More specifically, consider the wavefunctions of the states $|200\rangle$ and $|210\rangle$: enter image description here The first is spherically symmetric, while the second has two lobes where the wavefunction has different signs.

If the field is strong (i.e. stronger than the fine interaction, which separates these two levels, but not strong enough that levels with other $n$ get involved) then the eigenstates will be even mixtures of these, but with different phases, as your diagram indicates.

This should really be done properly, but for an intuitive picture adding equal colours amplifies them while adding opposite colours cancels them, and vice versa for substraction. If you do that, you get something like this: enter image description here Note in particular that the electronic centre of charge has moved from the origin, which means the states have nonzero dipole moments.

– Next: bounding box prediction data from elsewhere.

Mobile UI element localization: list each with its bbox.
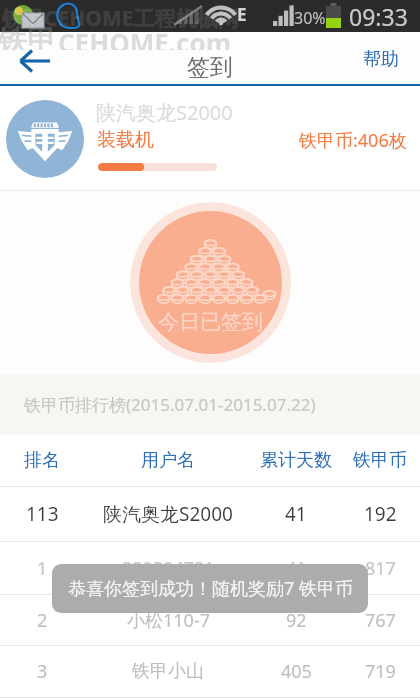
- staticText: 铁甲币:406枚: [299, 128, 407, 153]
- staticText: 今日已签到: [158, 309, 263, 335]
- staticText: 排名: [24, 449, 60, 472]
- button[interactable]: 2: [0, 595, 420, 645]
- staticText: 229304721: [122, 556, 215, 581]
- staticText: 767: [365, 608, 396, 633]
- staticText: 92: [286, 608, 307, 633]
- staticText: 113: [26, 501, 59, 527]
- staticText: 09:33: [349, 1, 408, 32]
- staticText: 30%: [294, 7, 326, 29]
- staticText: 817: [365, 556, 396, 581]
- button[interactable]: Back: [4, 32, 66, 84]
- staticText: CEHOME.com: [58, 25, 232, 50]
- staticText: 41: [286, 556, 307, 581]
- staticText: 41: [285, 501, 307, 527]
- staticText: 累计天数: [260, 449, 332, 472]
- staticText: 陕汽奥龙S2000: [96, 99, 233, 126]
- staticText: 719: [365, 659, 396, 684]
- staticText: 小松110-7: [127, 608, 210, 633]
- button[interactable]: 3: [0, 646, 420, 697]
- staticText: 铁甲小山: [132, 660, 204, 683]
- staticText: 用户名: [141, 449, 195, 472]
- button[interactable]: 帮助: [352, 40, 410, 78]
- staticText: 恭喜你签到成功！随机奖励7 铁甲币: [68, 576, 353, 601]
- button[interactable]: 已签到: [130, 202, 291, 363]
- staticText: 装载机: [97, 128, 154, 152]
- staticText: 2: [37, 608, 48, 633]
- staticText: 铁甲CEHOME工程机械网: [2, 4, 239, 33]
- button[interactable]: 113: [0, 487, 420, 541]
- staticText: 405: [281, 659, 312, 684]
- staticText: E: [237, 3, 247, 26]
- staticText: 陕汽奥龙S2000: [103, 501, 233, 527]
- staticText: 铁甲币排行榜(2015.07.01-2015.07.22): [24, 393, 316, 416]
- staticText: 铁甲: [0, 23, 56, 50]
- staticText: 3: [37, 659, 48, 684]
- staticText: 帮助: [363, 48, 399, 71]
- staticText: 签到: [187, 53, 233, 82]
- staticText: 铁甲币: [353, 449, 407, 472]
- button[interactable]: 1: [0, 542, 420, 594]
- staticText: 1: [37, 556, 48, 581]
- staticText: 192: [364, 501, 397, 527]
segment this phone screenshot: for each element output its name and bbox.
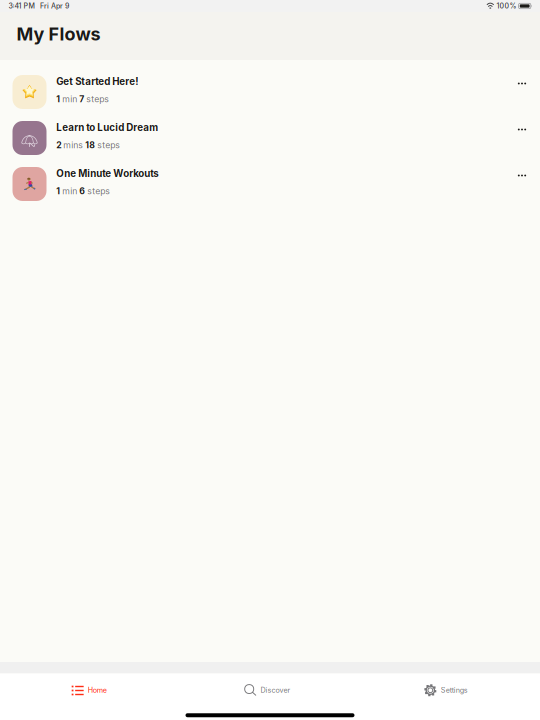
staticText: mins: [61, 140, 85, 150]
staticText: min: [60, 94, 79, 104]
staticText: steps: [84, 94, 109, 104]
staticText: steps: [95, 140, 120, 150]
button[interactable]: Learn to Lucid Dream: [0, 115, 540, 161]
staticText: Discover: [261, 686, 291, 695]
staticText: Home: [88, 686, 107, 695]
staticText: 3:41 PM: [8, 2, 34, 10]
staticText: steps: [85, 186, 110, 196]
staticText: min: [60, 186, 79, 196]
button[interactable]: Discover: [178, 675, 357, 705]
staticText: Learn to Lucid Dream: [56, 122, 158, 133]
staticText: 100%: [497, 2, 517, 10]
staticText: One Minute Workouts: [56, 168, 158, 179]
button[interactable]: Get Started Here!: [0, 69, 540, 115]
staticText: 1: [56, 186, 60, 196]
button[interactable]: More options: [504, 112, 540, 148]
button[interactable]: More options: [504, 158, 540, 194]
staticText: 2: [56, 140, 61, 150]
staticText: Get Started Here!: [56, 76, 138, 87]
button[interactable]: Settings: [357, 675, 535, 705]
staticText: 18: [85, 140, 95, 150]
button[interactable]: Home: [0, 675, 178, 705]
staticText: Fri Apr 9: [40, 2, 69, 10]
button[interactable]: One Minute Workouts: [0, 161, 540, 207]
button[interactable]: More options: [504, 66, 540, 102]
staticText: 1: [56, 94, 60, 104]
staticText: My Flows: [16, 23, 100, 45]
staticText: 7: [79, 94, 84, 104]
staticText: 6: [79, 186, 85, 196]
staticText: Settings: [441, 686, 468, 695]
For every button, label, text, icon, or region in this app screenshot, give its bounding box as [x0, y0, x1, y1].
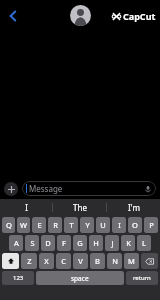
staticText: CapCut	[123, 10, 156, 22]
staticText: P	[149, 220, 154, 230]
staticText: I	[118, 220, 121, 230]
button[interactable]: S	[25, 235, 39, 251]
button[interactable]: G	[73, 235, 87, 251]
staticText: return	[133, 274, 151, 282]
button[interactable]: I'm	[107, 199, 160, 216]
button[interactable]: Backspace	[141, 253, 158, 269]
button[interactable]: K	[121, 235, 135, 251]
staticText: H	[93, 238, 99, 248]
button[interactable]: C	[56, 253, 71, 269]
button[interactable]: U	[96, 217, 110, 233]
staticText: C	[61, 256, 66, 266]
button[interactable]: Q	[2, 217, 15, 233]
button[interactable]: J	[105, 235, 119, 251]
button[interactable]: M	[124, 253, 139, 269]
button[interactable]: Shift	[2, 253, 19, 269]
button[interactable]: D	[41, 235, 55, 251]
staticText: J	[111, 238, 114, 248]
staticText: 123	[13, 274, 24, 282]
staticText: X	[44, 256, 49, 266]
button[interactable]: A	[9, 235, 23, 251]
staticText: Message	[29, 183, 63, 194]
staticText: K	[126, 238, 131, 248]
button[interactable]: X	[39, 253, 54, 269]
staticText: I'm	[128, 202, 140, 213]
button[interactable]: Z	[21, 253, 37, 269]
button[interactable]: T	[64, 217, 78, 233]
staticText: U	[100, 220, 106, 230]
staticText: S	[30, 238, 35, 248]
button[interactable]: L	[137, 235, 151, 251]
button[interactable]: space	[36, 271, 124, 285]
staticText: W	[20, 220, 27, 230]
staticText: The	[73, 202, 87, 213]
button[interactable]: I	[112, 217, 126, 233]
staticText: space	[71, 274, 89, 283]
button[interactable]: H	[89, 235, 103, 251]
staticText: A	[14, 238, 19, 248]
staticText: N	[112, 256, 118, 266]
button[interactable]: The	[53, 199, 106, 216]
staticText: O	[132, 220, 138, 230]
button[interactable]: O	[128, 217, 142, 233]
staticText: E	[37, 220, 42, 230]
button[interactable]: 123	[2, 271, 34, 285]
staticText: V	[78, 256, 83, 266]
button[interactable]: Back	[2, 5, 24, 27]
button[interactable]: return	[126, 271, 158, 285]
button[interactable]: Add attachment	[4, 182, 18, 196]
staticText: F	[62, 238, 66, 248]
staticText: Y	[85, 220, 90, 230]
staticText: B	[95, 256, 100, 266]
staticText: D	[45, 238, 51, 248]
staticText: I	[25, 202, 28, 213]
other: Voice message	[144, 185, 152, 193]
button[interactable]: I	[0, 199, 52, 216]
button[interactable]: F	[57, 235, 71, 251]
button[interactable]: Contact avatar	[70, 5, 91, 26]
staticText: G	[77, 238, 83, 248]
staticText: R	[53, 220, 58, 230]
button[interactable]: E	[32, 217, 46, 233]
button[interactable]: R	[48, 217, 62, 233]
staticText: M	[128, 256, 135, 266]
button[interactable]: Message	[22, 181, 156, 196]
button[interactable]: W	[17, 217, 30, 233]
button[interactable]: Y	[80, 217, 94, 233]
button[interactable]: V	[73, 253, 88, 269]
staticText: Q	[6, 220, 12, 230]
button[interactable]: N	[107, 253, 122, 269]
button[interactable]: CapCut	[112, 10, 156, 22]
staticText: T	[69, 220, 74, 230]
staticText: L	[142, 238, 146, 248]
staticText: Z	[27, 256, 32, 266]
button[interactable]: P	[144, 217, 158, 233]
button[interactable]: B	[90, 253, 105, 269]
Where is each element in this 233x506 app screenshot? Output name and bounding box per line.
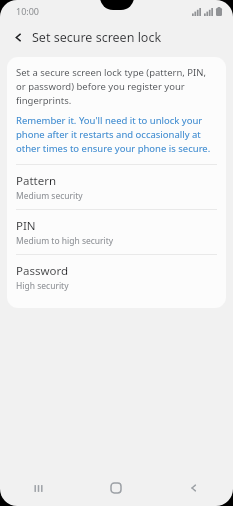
- button[interactable]: Recent apps: [0, 470, 77, 506]
- staticText: Medium to high security: [16, 235, 114, 247]
- staticText: Remember it. You'll need it to unlock yo…: [16, 114, 217, 155]
- staticText: 10:00: [16, 5, 40, 17]
- staticText: Medium security: [16, 190, 83, 202]
- staticText: PIN: [16, 218, 36, 234]
- button[interactable]: Back: [155, 470, 233, 506]
- staticText: Set a secure screen lock type (pattern, …: [16, 66, 217, 107]
- staticText: Pattern: [16, 173, 57, 189]
- staticText: Set secure screen lock: [32, 29, 162, 46]
- button[interactable]: Password: [7, 255, 226, 299]
- button[interactable]: Navigate up: [7, 26, 29, 48]
- button[interactable]: Pattern: [7, 165, 226, 209]
- button[interactable]: Home: [77, 470, 155, 506]
- button[interactable]: PIN: [7, 210, 226, 254]
- staticText: Password: [16, 263, 69, 279]
- staticText: High security: [16, 280, 69, 292]
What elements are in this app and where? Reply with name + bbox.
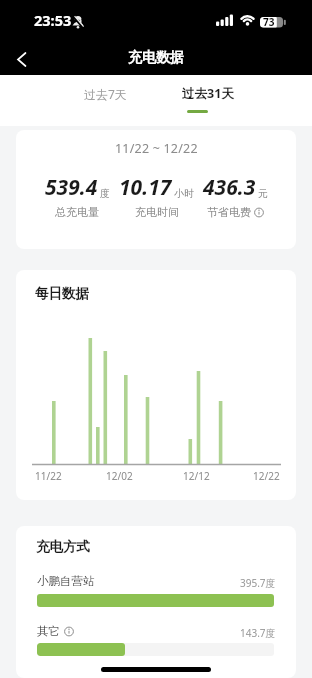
staticText: 元	[258, 187, 268, 200]
button[interactable]	[64, 626, 74, 636]
staticText: 小鹏自营站	[37, 574, 95, 588]
staticText: 12/22	[253, 469, 280, 483]
staticText: 143.7度	[240, 626, 276, 640]
staticText: 436.3	[203, 173, 256, 202]
staticText: 小时	[174, 187, 194, 200]
staticText: 12/02	[106, 469, 133, 483]
button[interactable]: 过去31天	[172, 75, 244, 126]
button[interactable]	[8, 46, 38, 72]
button[interactable]	[37, 594, 274, 607]
staticText: 23:53	[34, 10, 72, 30]
staticText: 11/22 ~ 12/22	[115, 140, 198, 157]
staticText: 10.17	[119, 173, 172, 202]
staticText: 充电数据	[128, 49, 184, 67]
staticText: 395.7度	[240, 576, 276, 590]
button[interactable]	[37, 643, 125, 656]
staticText: 12/12	[183, 469, 210, 483]
staticText: 539.4	[45, 173, 98, 202]
staticText: 度	[100, 187, 110, 200]
staticText: 每日数据	[35, 285, 89, 302]
button[interactable]	[254, 207, 264, 217]
staticText: 其它	[37, 624, 60, 638]
staticText: 充电方式	[36, 538, 90, 555]
staticText: 节省电费	[207, 205, 251, 219]
staticText: 总充电量	[55, 205, 99, 219]
button[interactable]: 过去7天	[73, 75, 137, 126]
staticText: 73	[263, 15, 275, 29]
staticText: 过去31天	[182, 85, 234, 102]
staticText: 过去7天	[84, 86, 127, 102]
staticText: 11/22	[35, 469, 62, 483]
staticText: 充电时间	[135, 205, 179, 219]
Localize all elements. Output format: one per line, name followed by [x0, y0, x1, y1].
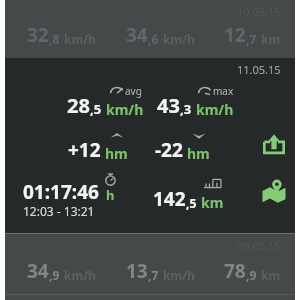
staticText: ,7 — [246, 31, 257, 47]
staticText: max — [213, 84, 234, 98]
button[interactable]: 43 — [157, 84, 234, 119]
staticText: 12:03 - 13:21 — [23, 203, 95, 219]
staticText: km/h — [64, 267, 96, 283]
staticText: km/h — [106, 100, 144, 119]
button[interactable]: +12 — [68, 130, 128, 163]
staticText: ,5 — [90, 100, 102, 118]
staticText: 12 — [224, 22, 246, 48]
staticText: ,7 — [148, 267, 159, 283]
staticText: ,9 — [49, 267, 60, 283]
button[interactable]: 10.05.15 — [5, 0, 295, 58]
staticText: km — [201, 193, 224, 212]
staticText: avg — [125, 84, 142, 98]
staticText: 32 — [27, 22, 49, 48]
staticText: km/h — [163, 31, 195, 47]
staticText: 78 — [224, 258, 246, 284]
staticText: ,8 — [49, 31, 60, 47]
button[interactable]: 11.05.15 — [5, 58, 295, 233]
staticText: 09.05.15 — [237, 238, 281, 253]
staticText: km/h — [196, 100, 234, 119]
staticText: ,5 — [186, 195, 197, 211]
staticText: ,9 — [246, 267, 257, 283]
staticText: -22 — [155, 137, 183, 163]
staticText: 43 — [157, 92, 180, 119]
staticText: 10.05.15 — [237, 4, 281, 19]
staticText: 13 — [126, 258, 148, 284]
button[interactable]: -22 — [155, 130, 210, 163]
button[interactable]: 142 — [153, 176, 224, 212]
staticText: 28 — [67, 92, 90, 119]
staticText: hm — [105, 144, 128, 163]
button[interactable]: 09.05.15 — [5, 234, 295, 294]
staticText: km/h — [64, 31, 96, 47]
staticText: +12 — [68, 137, 101, 163]
staticText: 34 — [27, 258, 49, 284]
button[interactable]: 28 — [67, 84, 144, 119]
staticText: h — [106, 186, 115, 204]
staticText: ,3 — [180, 100, 192, 118]
button[interactable]: Export track — [257, 126, 291, 160]
staticText: 01:17:46 — [23, 179, 99, 205]
button[interactable]: Show map — [257, 174, 291, 208]
staticText: km — [261, 267, 281, 283]
staticText: 34 — [126, 22, 148, 48]
staticText: ,6 — [148, 31, 159, 47]
staticText: km/h — [163, 267, 195, 283]
staticText: km — [261, 31, 281, 47]
staticText: 142 — [153, 186, 186, 212]
staticText: hm — [187, 144, 210, 163]
staticText: 11.05.15 — [237, 62, 281, 77]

With the electric field pointing downwards, the state to the left has a lower energy and the one to the right is raised.

Ordinarily these superpositions would "slosh" back and forth between one and the other, as the fine-structure difference in energy between them caused the P state to accumulate phase (as $e^{-iE_{21}t/\hbar}|210\rangle$) slightly faster than the S state. With the field present and pointing downwards, the state to the left stays where it is because the field keeps pulling the electron back. The state to the right is forced to its high-energy position by the requirement that it be orthogonal to the first.

To do this a bit more formally, you just need to state the problem a bit more specifically. Saying that the field is not strong enough to mix subspaces with different $n$ amounts to saying that you are interested in the hamiltonian's structure in the subspace $\mathcal{H}=\text{span}\{|200\rangle,|210\rangle,|211\rangle,|21-1\rangle\}$. The hamiltonian is then fully described by its matrix elements $$ \langle 2l'm'|\hat H|2lm\rangle=E_{2l}\delta_{l'l}\delta_{m'm}+\int \mathrm{d}\mathbf{r} \ \psi^\ast_{2l'm'}(\mathbf{r})E_0 z\ \psi_{2lm}(\mathbf{r}). $$ These integrals you should be able to find yourself, but there are selection rules (which amount to the parity properties of the above integral) that require most elements to be zero. The hamiltonian is thus reduced to the form $$\hat H = \begin{pmatrix} E_{20} &E_0 d&0&0\\ E_0 d& E_{21} &0&0\\ 0&0& E_{21}&0\\ 0&0&0& E_{21} \end{pmatrix} $$ with the basis ordering as above and where $d=\int \mathrm{d}\mathbf{r}\ \psi^\ast_{200}(\mathbf{r}) z\ \psi_{210}(\mathbf{r})$ can be assumed real.

Having done that, saying that the field is strong w.r.t the fine interaction means enforcing the condition that $E_0 d\gg|E_{21}-E_{20}|$, i.e. working in the approximation that $E_{21}\approx E_{20}$. In this approximation the hamiltonian in the subspace $\text{span}\{|200\rangle,|211\rangle\}$ is (up to a change of origin in energy) of the form $\begin{pmatrix}0&1\\1&0\end{pmatrix}$ and the eigenstates are as above. (If the field is not quite as strong then there will be small off-diagonal terms, and the mixing will not be quite as good. For the details, diagonalize! It's relatively easy as it's a simple two-level problem.)

This is really all the formalism one can put into it without overdoing it. To do the problem more rigorously you should expand the physical boundaries of the problem: if the field is weak, consider the effects of fine and even hyperfine structure; if the field is strong then consider mixing of different principal subspaces, and work to higher than first order. Both directions mean quite a bit of work and they do alter the results you quote. (They have to!)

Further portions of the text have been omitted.